Abstract 2946
Background
Antibodies (Abs) against programmed cell death ligand-1 (PD-L1) have improved survival in many types of cancer when used as monotherapy. However, anti–PD-L1 agents can be associated with high-grade immune-related adverse events (irAEs), particularly when used in combination with other anticancer agents. CX-072 is an anti–PD-L1 Probody™ therapeutic (Pb-Tx) designed to be preferentially activated by proteases in the tumor microenvironment and not in healthy tissue. Preclinically, Pb-Tx exhibited anticancer activity of the parent Ab with reduced toxicities in models of autoimmunity.
Methods
In parts A and A2 of the ongoing phase 1/2 Probody Clinical Assessment In Man (PROCLAIM)-CX-072 study (NCT03013491), CX-072 monotherapy is evaluated in a dose-escalation cohort of pts with advanced, heavily pretreated solid tumors. Part A2 required PD-L1-positive tumors and paired biopsies. Eligible pts were PD-1, PD-L1, and CTLA-4 inhibitor naive, with immunotherapy (IMT) unavailable as a standard of care. CX-072 is given every 14 days in cohorts of intravenous doses ranging from 0.03-30 mg/kg.
Results
As of April 20, 2018, part A/A2 had enrolled 37 pts. Pts had a median (range) of 3 (1-13) prior anticancer treatments. 14 (37.8%) pts are still on treatment at time of data cut. Median (range) time on treatment was 2.1 months (1-10). One DLT was observed (grade 3 febrile neutropenia; 3 mg/kg); MTD was not reached. Grade 3-4 treatment-related events were observed in 4 (10.8%) pts. irAEs with reversible grade 3 events occurred in 3 patients: thrombocytopenia, aminotransferase increases, and dyspnea. Two subjects discontinued CX-072 due to AEs. Across all dose levels, best response based on investigators’ assessment in 23 evaluable pts included 2 partial response (thymoma, 3 mg/kg; TNBC, 10 mg/kg), 10 stable disease, and 11 progressive disease.
Conclusions
Preliminary data suggest that CX-072 demonstrates the characteristics of an antibody prodrug with antitumor activity and an acceptable safety profile in heavily pretreated pts with IMT-naive solid tumors. These data warrant further exploration of CX-072 as monotherapy and in combination with other anti-cancer agents.

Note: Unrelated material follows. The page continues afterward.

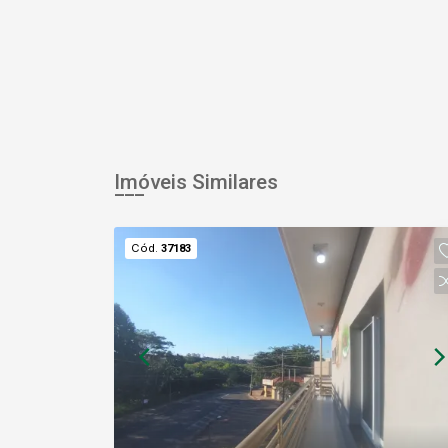
Imóveis Similares
Cód.
37183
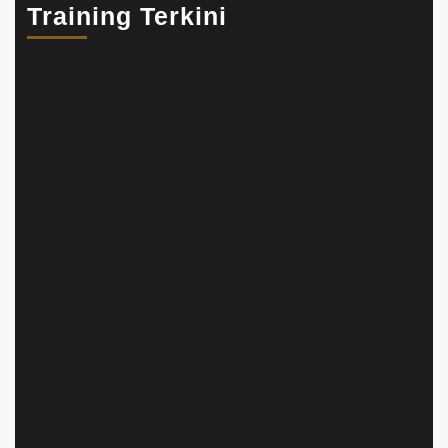
Training Terkini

Clinical trial identification
NCT03013491.
Legal entity responsible for the study
CytomX Therapeutics, Inc.
Funding
CytomX Therapeutics, Inc.
Editorial Acknowledgement
Editorial support was provided by Andrew Occiano (ApotheCom, San Francisco, CA).
Disclosure
P.A. Ott: Research grant: BMS, Merck, Celldex, MedImmune, CytomX, ArmoBiosciences, Neon Therapeutics; Consulting: BMS, Merck, Celldex, CytomX, Roche/Genentech, Pfizer, Novartis, Neon Therapeutics; Nonremunerative positions of influence: NCCN melanoma guidelines board member. D.C. Cho: Consulting: BMS, Pfizer, Exelixis, Genentech, Prometheus. K.A. Autio: Research funding: CytomX, Pfizer, Lilly, GSK, Merck, ARMO Biosciences. N. Uboha: Consulting: EMD Serono, Lilly, FlatIron, GLG. A.I. Spira: Research grant: AbbVie; Consulting: AbbVie. R. Humphrey, M. Will: Employee: CytomX. A. Naing: Research funding: NCI, EMD Serono, MedImmune, Healios Onc. Nutrition, Atterocor, Amplimmune, ARMO Biosciences, Karyopharm Therapeutics, Incyte, Novartis, Regeneron, Baxter (spouse). F. Thistlethwaite: Research grant: Novartis; Consulting: Pfizer, BMS, Octimet, Achilles Therapeutics, Evelo Biosciences; Honorarium: Novartis; Speakers' bureau: BMS. E.G.E. de Vries: Research grant (institution): Amgen, Genentech, Roche, Chugai, Synthon, CytomX, Nordic Nanovector, Regeneron, G1 Therapeutics, AstraZeneca, Radius Health; Consulting (institution): Pfizer, Sanofi. All other authors have declared no conflicts of interest.